The Whisperer
Page 20
Chapter 22
His wife Elise had often commented on his eyes, she said that only small children had eyes like that. Life’s ups and downs, the big dramas, were recorded as spots and flecks on your eyes, and the gradual leaching of colour as you got older. But even though he was close to retirement age, and he had seen some of the most terrible things you could see in life, his irises were still as clear as ever, untainted by illness, fear and the ravages of time.
He looked at Ragna.
‘Someone had come into your house,’ he said. ‘He had stood and watched you while you slept, and left another threat on your bedside table to demonstrate how close he could come if he wanted, and that you had no chance of escape.
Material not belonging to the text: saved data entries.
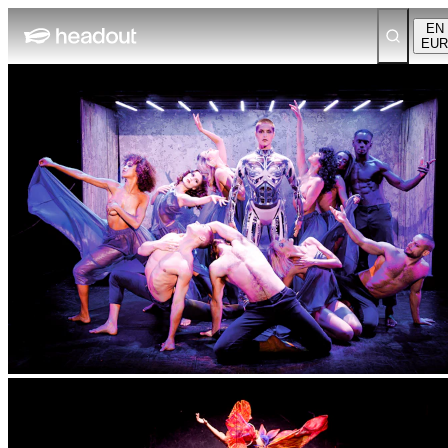
EN
EUR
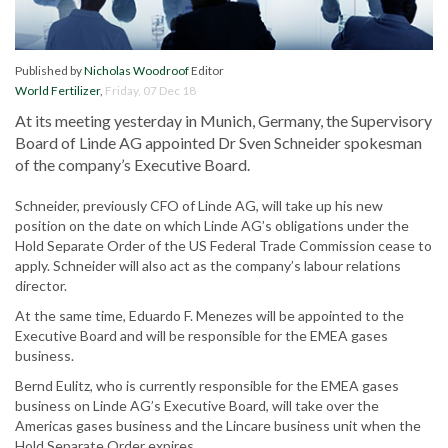
Published by
Nicholas Woodroof
Editor
World Fertilizer
,
Friday, 07 Dec 18
At its meeting yesterday in Munich, Germany, the Supervisory
Board of Linde AG appointed Dr Sven Schneider spokesman
of the company’s Executive Board.
Schneider, previously CFO of Linde AG, will take up his new
position on the date on which Linde AG’s obligations under the
Hold Separate Order of the US Federal Trade Commission cease to
apply. Schneider will also act as the company’s labour relations
director.
At the same time, Eduardo F. Menezes will be appointed to the
Executive Board and will be responsible for the EMEA gases
business.
Bernd Eulitz, who is currently responsible for the EMEA gases
business on Linde AG’s Executive Board, will take over the
Americas gases business and the Lincare business unit when the
Hold Separate Order expires.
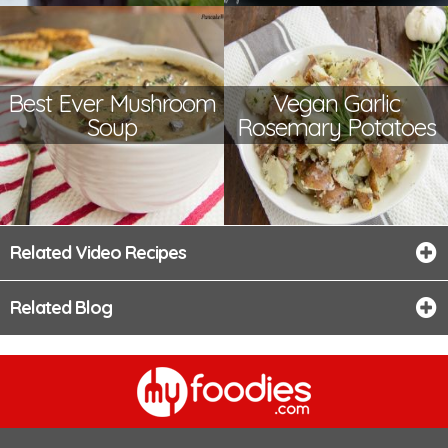
Best Ever Mushroom
Vegan Garlic
Soup
Rosemary Potatoes
Related Video Recipes
Related Blog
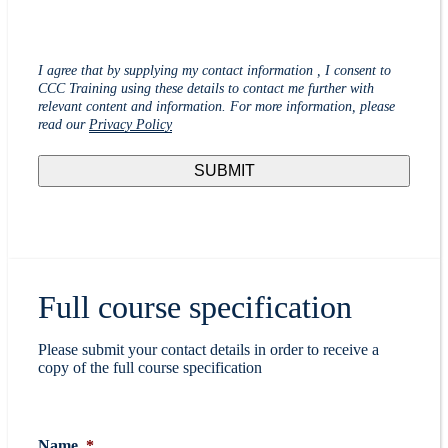
I agree that by supplying my contact information , I consent to
CCC Training using these details to contact me further with
relevant content and information. For more information, please
read our
Privacy Policy
Full course specification
Please submit your contact details in order to receive a
copy of the full course specification
Name
*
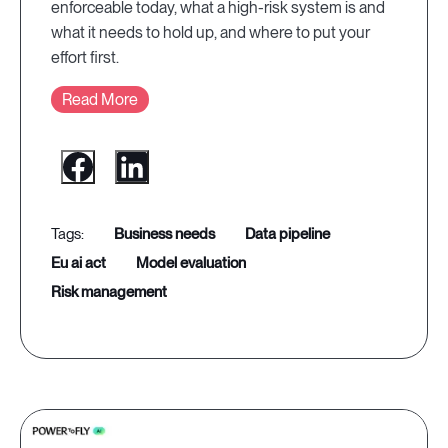
enforceable today, what a high-risk system is and
what it needs to hold up, and where to put your
effort first.
Read More
business needs
data pipeline
eu ai act
model evaluation
risk management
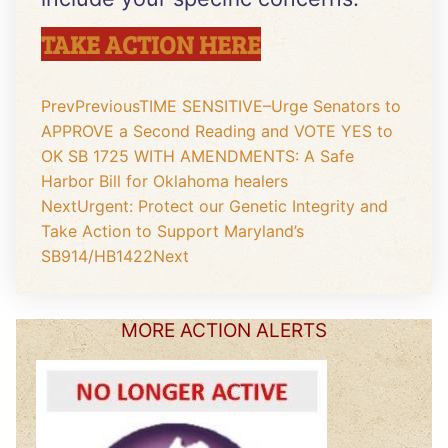
TAKE ACTION HERE
Prev
Previous
TIME SENSITIVE–Urge Senators to
APPROVE a Second Reading and VOTE YES to
OK SB 1725 WITH AMENDMENTS: A Safe
Harbor Bill for Oklahoma healers
Next
Urgent: Protect our Genetic Integrity and
Take Action to Support Maryland’s
SB914/HB1422
Next
MORE ACTION ALERTS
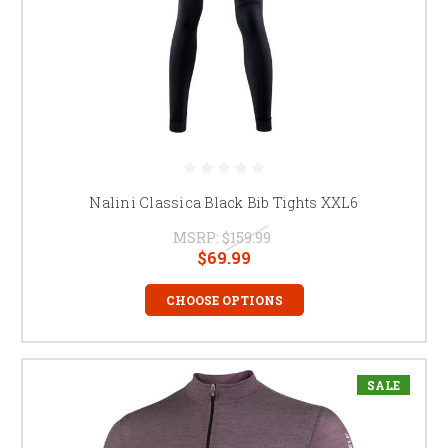
Nalini Classica Black Bib Tights XXL6
MSRP:
$159.99
$69.99
CHOOSE OPTIONS
SALE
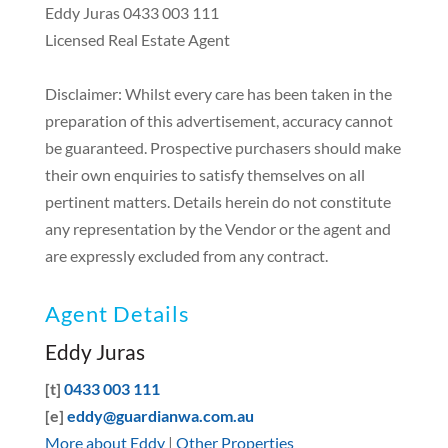
Eddy Juras 0433 003 111
Licensed Real Estate Agent
Disclaimer: Whilst every care has been taken in the
preparation of this advertisement, accuracy cannot
be guaranteed. Prospective purchasers should make
their own enquiries to satisfy themselves on all
pertinent matters. Details herein do not constitute
any representation by the Vendor or the agent and
are expressly excluded from any contract.
Agent Details
Eddy Juras
[t]
0433 003 111
[e]
eddy@guardianwa.com.au
More about Eddy
|
Other Properties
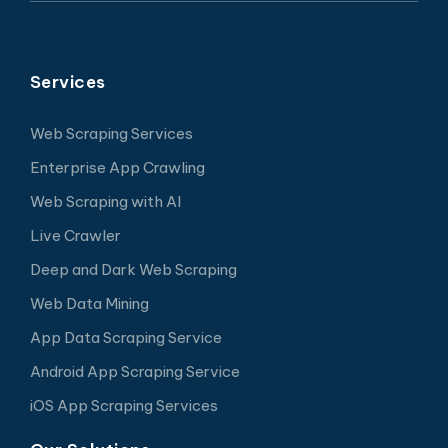
Services
Web Scraping Services
Enterprise App Crawling
Web Scraping with AI
Live Crawler
Deep and Dark Web Scraping
Web Data Mining
App Data Scraping Service
Android App Scraping Service
iOS App Scraping Services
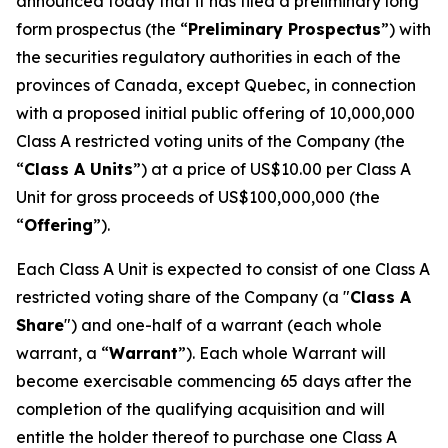
announced today that it has filed a preliminary long
form prospectus (the “
Preliminary Prospectus
”) with
the securities regulatory authorities in each of the
provinces of Canada, except Quebec, in connection
with a proposed initial public offering of 10,000,000
Class A restricted voting units of the Company (the
“
Class A Units
”) at a price of US$10.00 per Class A
Unit for gross proceeds of US$100,000,000 (the
“
Offering
”).
Each Class A Unit is expected to consist of one Class A
restricted voting share of the Company (a "
Class A
Share
") and one-half of a warrant (each whole
warrant, a “
Warrant
”). Each whole Warrant will
become exercisable commencing 65 days after the
completion of the qualifying acquisition and will
entitle the holder thereof to purchase one Class A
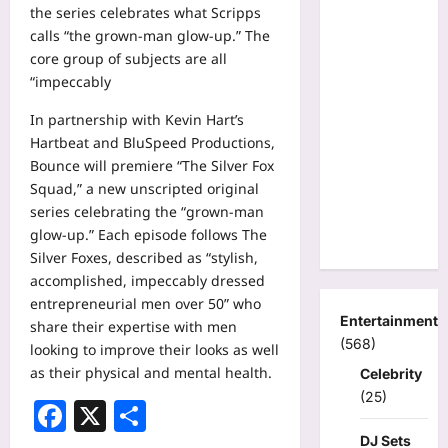
the series celebrates what Scripps
calls “the grown-man glow-up.” The
core group of subjects are all
“impeccably
In partnership with Kevin Hart’s
Hartbeat and BluSpeed Productions,
Bounce will premiere “The Silver Fox
Squad,” a new unscripted original
series celebrating the “grown-man
glow-up.” Each episode follows The
Silver Foxes, described as “stylish,
accomplished, impeccably dressed
entrepreneurial men over 50” who
Entertainment
share their expertise with men
(568)
looking to improve their looks as well
as their physical and mental health.
Celebrity
(25)
Facebook
X
Share
DJ Sets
How did you feel when you got home again, after you’d been to the police to report it?’
For the first time, Ragna was not wearing the Europris shop coat, she had thrown it off like a dry snakeskin, and thus changed colour. Underneath she had on a black sweater with a slight rib and buttons at the neck, which made her look even paler. But it was a very definite change for the better, she was like a new woman. He noticed the shine in her eyes; she had read the letter from her son.
‘My mind was blank,’ she remembered. ‘Nothing in the house had been touched. He didn’t want to steal anything. He wasn’t looking for valuables. He was looking for me.’
He gave her a kind smile.
‘And you are not valuable?’
‘Don’t be stupid,’ she whispered.
Sejer was pensive, and then scribbled something down.
‘But you are,’ she swiftly carried on. ‘You represent something valuable.’
‘I agree,’ he said calmly.
‘How can you be so sure?’ she asked.
‘Because the people around me tell me that I am. My family. My colleagues. It’s hard to feel valuable when you’re alone in a cave.’
She looked at him with something that resembled defiance.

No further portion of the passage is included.